Pratt Institute visiting assistant professor Ben Wellington, who runs the influential quantitative analysis blog I Quant NY, has published a TEDxNewYork talk in which he talks about the untapped wonders of New York City’s open data. With the fervor of a preacher, Wellington calls upon New Yorkers to rise up and demand legislation that will put New York’s data at their fingertips.

He shares several examples of how he and others have used the city’s data to spot trends that can inform legislation. In one instance, he noticed that a parking spot in the LES was getting heavily ticketed because it put cars too close to a fire hydrant. To Wellington’s surprise, the DOT responded to his findings — based entirely on NYC’s open data — by saying, “we will review the roadway markings and make any appropriate alterations.” Just a few weeks later, the city remarked the zone and removed the parking spot.

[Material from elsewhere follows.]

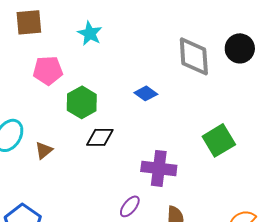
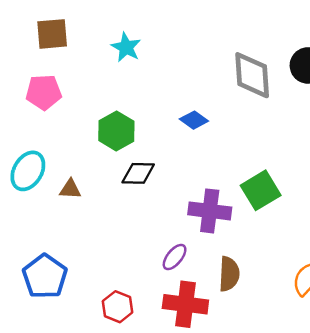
pink pentagon: (48, 70) -> (44, 92), moved
green square: (219, 140) -> (261, 190), moved
brown triangle: (44, 150) -> (70, 189), turned 42

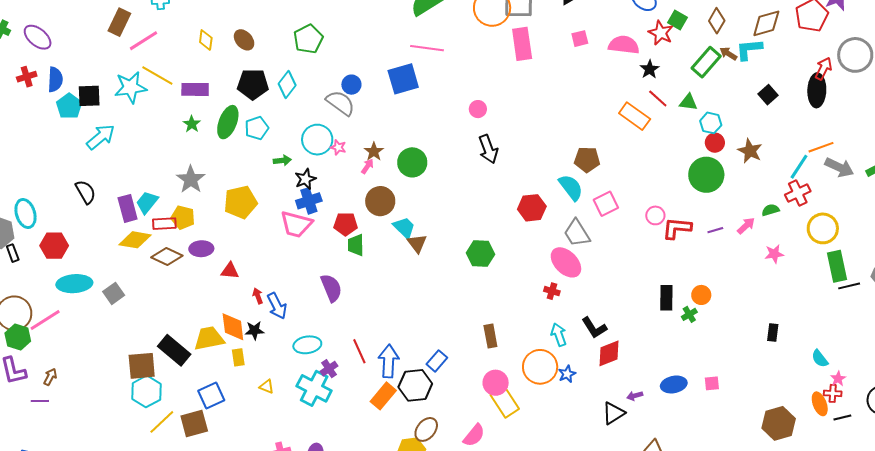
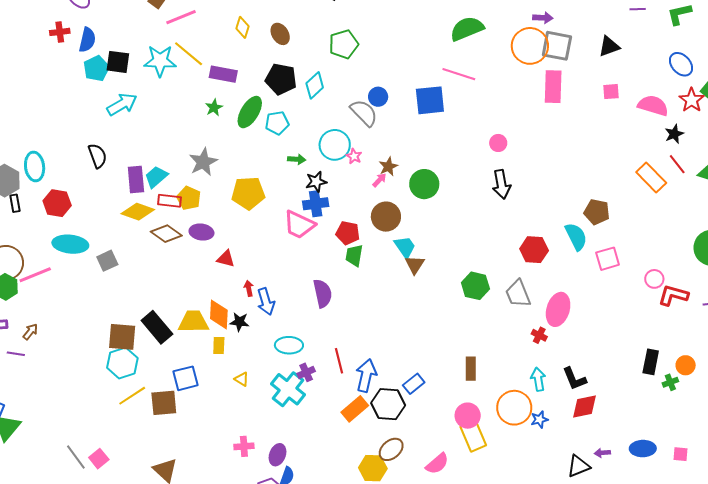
gray trapezoid: (577, 233) -> (518, 294), moved
pink ellipse: (566, 262) -> (558, 309), turned 52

Although New York has a great Open Data Portal, New Yorkers still have to jump through hurdles to access crime and the city budget data, for example, both of which require a dedicated denizens to laboriously scrape data from an Adobe PDF. “Our legislators cannot analyze the budget that they are voting for, and I think that as a city we can do a little bit better than that,” says Wellington in the talk. There are also data sets that can only be procured by FOIL request.

Wellington calls for removing the necessity of a FOIL request, release all underlying data with PDFs, and to adopt open data standards across agencies. “New York is a leader in open data,” he says. If New York City makes these changes, “Others will follow, the state will follow, and maybe the federal government…other countries may follow,” he says.